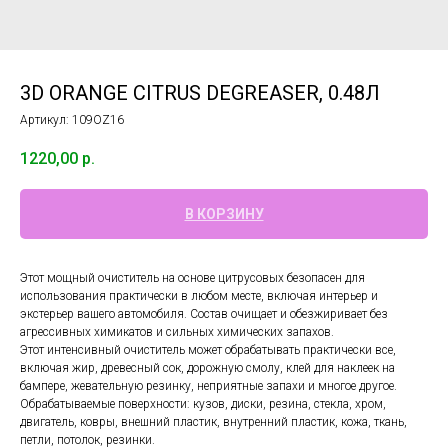
3D ORANGE CITRUS DEGREASER, 0.48Л
Артикул:
109OZ16
1220,00
р.
В КОРЗИНУ
Этот мощный очиститель на основе цитрусовых безопасен для
использования практически в любом месте, включая интерьер и
экстерьер вашего автомобиля. Состав очищает и обезжиривает без
агрессивных химикатов и сильных химических запахов.
Этот интенсивный очиститель может обрабатывать практически все,
включая жир, древесный сок, дорожную смолу, клей для наклеек на
бампере, жевательную резинку, неприятные запахи и многое другое.
Обрабатываемые поверхности: кузов, диски, резина, стекла, хром,
двигатель, ковры, внешний пластик, внутренний пластик, кожа, ткань,
петли, потолок, резинки.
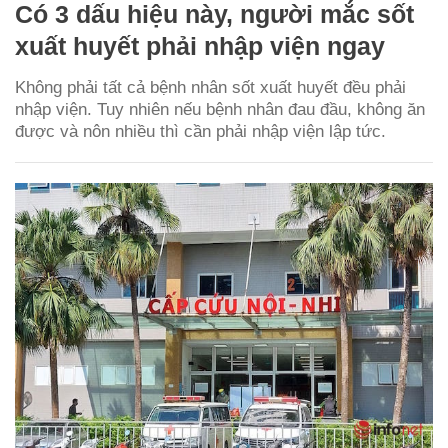
Có 3 dấu hiệu này, người mắc sốt
xuất huyết phải nhập viện ngay
Không phải tất cả bệnh nhân sốt xuất huyết đều phải
nhập viện. Tuy nhiên nếu bệnh nhân đau đầu, không ăn
được và nôn nhiều thì cần phải nhập viện lập tức.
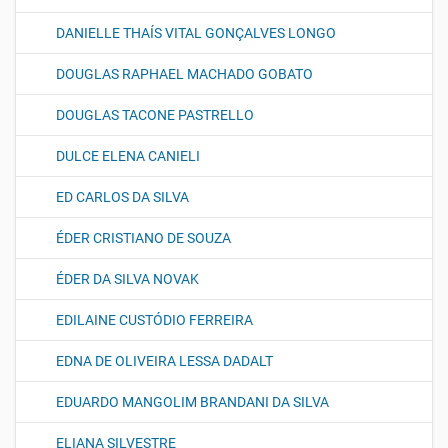
DANIELLE THAÍS VITAL GONÇALVES LONGO
DOUGLAS RAPHAEL MACHADO GOBATO
DOUGLAS TACONE PASTRELLO
DULCE ELENA CANIELI
ED CARLOS DA SILVA
ÉDER CRISTIANO DE SOUZA
ÉDER DA SILVA NOVAK
EDILAINE CUSTÓDIO FERREIRA
EDNA DE OLIVEIRA LESSA DADALT
EDUARDO MANGOLIM BRANDANI DA SILVA
ELIANA SILVESTRE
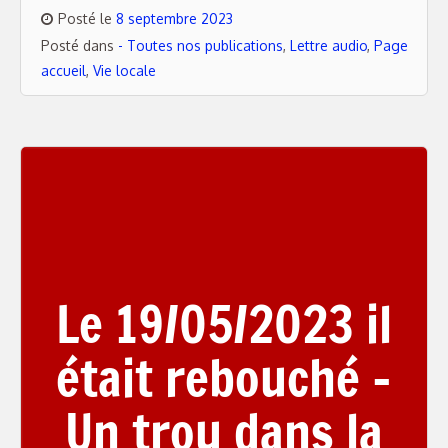
Posté le
8 septembre 2023
Posté dans
- Toutes nos publications
,
Lettre audio
,
Page
accueil
,
Vie locale
Le 19/05/2023 il
était rebouché –
Un trou dans la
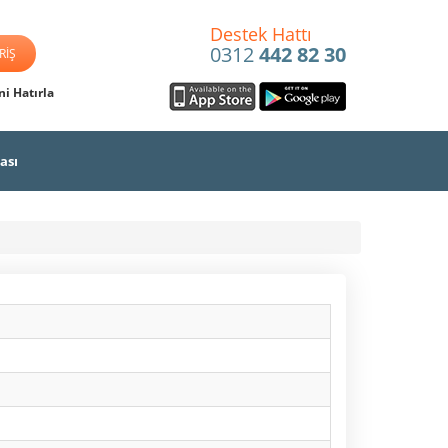
Destek Hattı
0312
442 82 30
i Hatırla
ası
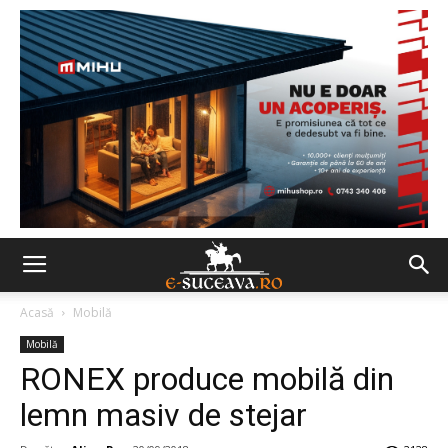
Acasă
Mobilă
Mobilă
RONEX produce mobilă din
lemn masiv de stejar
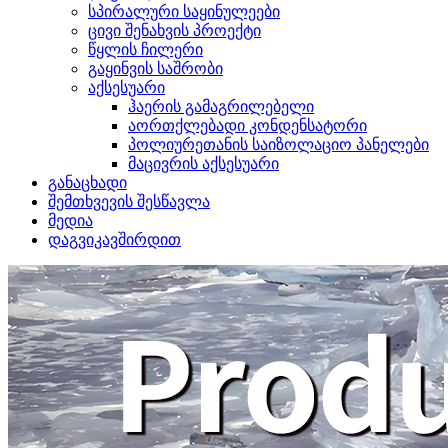
სპირალური საყინულეები
ცივი შენახვის პროექტი
წყლის ჩილერი
გაყინვის საშრობი
აქსესუარი
ჰაერის გამაგრილებელი
აორთქლებადი კონდენსატორი
პოლიურეთანის საიზოლაციო პანელები
მაცივრის აქსესუარი
განაცხადი
შემთხვევის შესწავლა
მედია
დაგვიკავშირდით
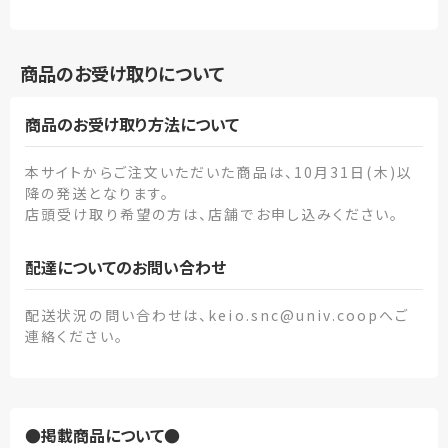
商品のお受け取りについて
商品のお受け取り方法について
本サイトからご注文いただいた商品は、10月31日(木)以
降の発送となります。
店頭受け取り希望の方は、店舗でお申し込みください。
配達についてのお問い合わせ
配送状況の問い合わせは、keio.snc@univ.coopへご
連絡ください。
●掲載商品について●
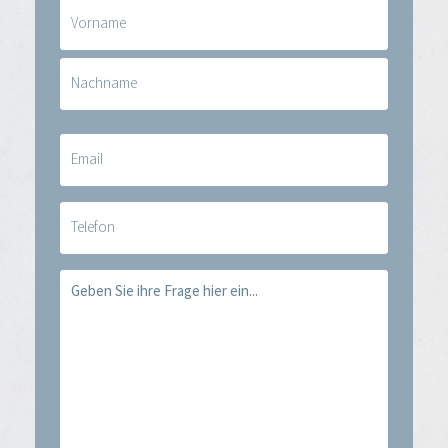
Naam
(erforderlich)
E-
mail
(erforderlich)
Telefoon
Vraag
(erforderlich)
————————
- **What this task involves**: Within the listing above, work out how many lines contain the string "nhân", and reply with that number only.

- **Output below**: 2